Why self-appraisals may not be best way to judge job performance

Research shows women, workers of color rate themselves lower; manager ratings tend to mirror them if bosses read rankings before writing their own

Christina Pazzanese

Harvard Staff Writer

December 10, 2025 8 min read

Companies often rely on annual employee reviews to determine who gets promoted, who gets a raise, and who are the best candidates for layoffs. But research has shown the process can be influenced by factors other than job performance, such as gender and race.

A new paper examines how those two factors played out in worker performance ratings at a multinational company, particularly in cases where bosses got a chance to see employee self-evaluations before doing their own.

In such cases, manager scores closely correlated to how high or low employees had rated themselves, suggesting an “anchoring” effect. Overall, women and workers of color tended to give themselves lower marks. Women of color rated themselves the least favorably and got the lowest scores from managers.

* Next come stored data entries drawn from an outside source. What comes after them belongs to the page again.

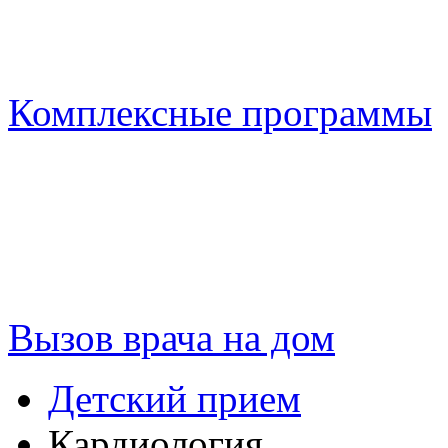
Комплексные программы
Вызов врача на дом
Детский прием
Кардиология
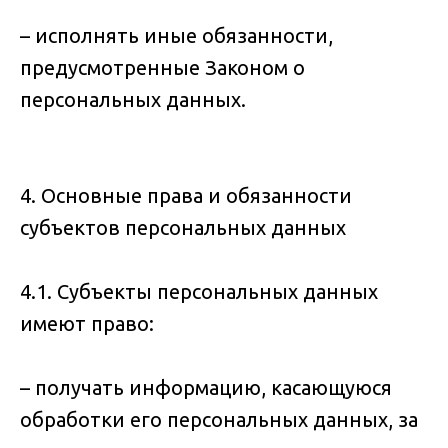
– исполнять иные обязанности,
предусмотренные Законом о
персональных данных.
4. Основные права и обязанности
субъектов персональных данных
4.1. Субъекты персональных данных
имеют право:
– получать информацию, касающуюся
обработки его персональных данных, за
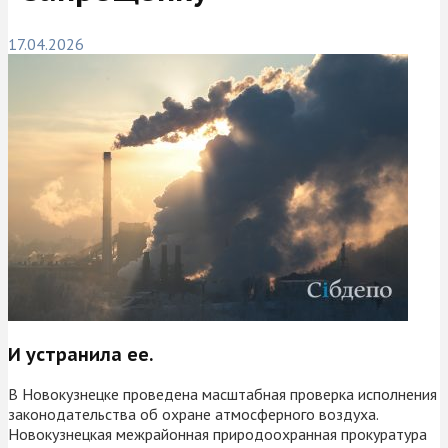
17.04.2026
И устранила ее.
В Новокузнецке проведена масштабная проверка исполнения
законодательства об охране атмосферного воздуха.
Новокузнецкая межрайонная природоохранная прокуратура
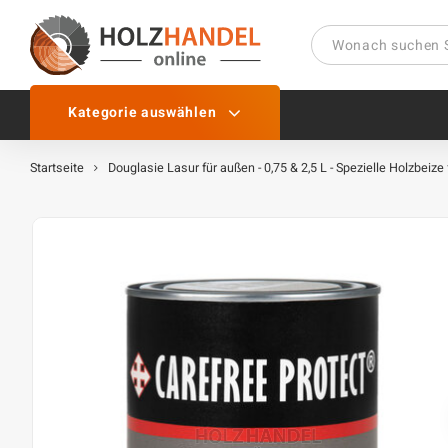
Kategorie auswählen
Startseite
Douglasie Lasur für außen - 0,75 & 2,5 L - Spezielle Holzbeize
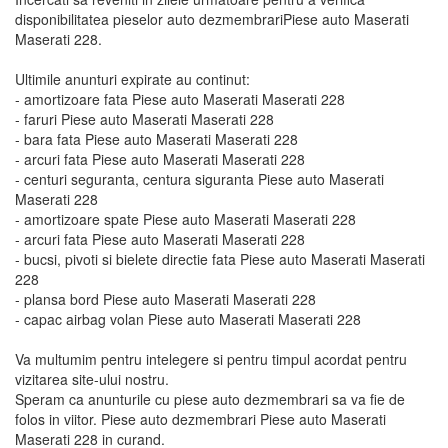
disponibilitatea pieselor auto dezmembrariPiese auto Maserati
Maserati 228.
Ultimile anunturi expirate au continut:
- amortizoare fata Piese auto Maserati Maserati 228
- faruri Piese auto Maserati Maserati 228
- bara fata Piese auto Maserati Maserati 228
- arcuri fata Piese auto Maserati Maserati 228
- centuri seguranta, centura siguranta Piese auto Maserati
Maserati 228
- amortizoare spate Piese auto Maserati Maserati 228
- arcuri fata Piese auto Maserati Maserati 228
- bucsi, pivoti si bielete directie fata Piese auto Maserati Maserati
228
- plansa bord Piese auto Maserati Maserati 228
- capac airbag volan Piese auto Maserati Maserati 228
Va multumim pentru intelegere si pentru timpul acordat pentru
vizitarea site-ului nostru.
Speram ca anunturile cu piese auto dezmembrari sa va fie de
folos in viitor. Piese auto dezmembrari Piese auto Maserati
Maserati 228 in curand.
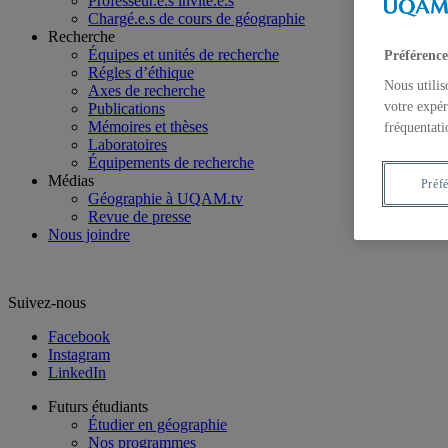
Professeur.e.s invité.e.s
Chargé.e.s de cours de géographie
Recherche
Équipes et unités de recherche
Préférence
Régles d’éthique
Nous utilis
Axes de recherche
votre expér
Publications
Mémoires et thèses
fréquentati
Laboratoires
Équipements de recherche
Médias
Préf
Géographie à UQAM.tv
Revue de presse
Nous joindre
Suivez-nous
Facebook
Instagram
LinkedIn
Futurs étudiants
Étudier en géographie
Nos programmes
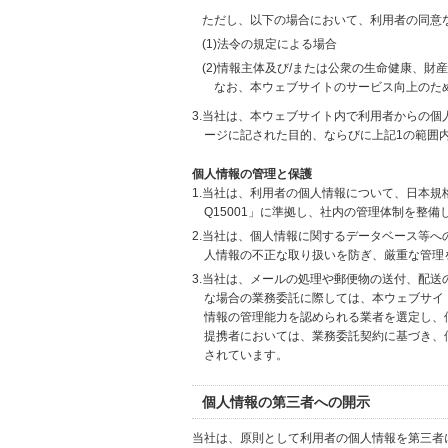
ただし、以下の場合において、利用者の同意
(1)法令の規定による場合
(2)情報主体及び/または公衆の生命健康、
なお、本ウェブサイトのサービス向上のた
3.当社は、本ウェブサイト内で利用者からの
ージに記された目的、ならびに上記1の範囲
個人情報の管理と保護
1.当社は、利用者の個人情報について、日本規
Q15001」に準拠し、社内の管理体制を整
2.当社は、個人情報に関するデータベース等
人情報の不正な取り扱いを防ぎ、厳重な管理
3.当社は、メールの処理や郵便物の送付、配
な場合の業務委託に際しては、本ウェブサイ
情報の管理能力を認められる業者を選定し、
提携者においては、業務委託契約に基づき、
されています。
個人情報の第三者への開示
当社は、原則として利用者の個人情報を第三者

Managers gave out lower scores across the board when they didn’t see employee self-appraisals beforehand.

The Gazette recently spoke with the paper’s co-author Iris Bohnet, Albert Pratt Professor of Business and Government and co-director of the Women and Public Policy Program at Harvard Kennedy School. In this edited conversation, Bohnet, a behavioral economist who studies gender, explains how gender and race appear to shape the way employees are assessed at work and what can be done about it.

Why were you interested in the dynamics of performance evaluations?

Most performance appraisal processes invite employees to evaluate themselves and then share those self-evaluations with their managers before managers make up their minds.

I was concerned about that process and have been for a long time.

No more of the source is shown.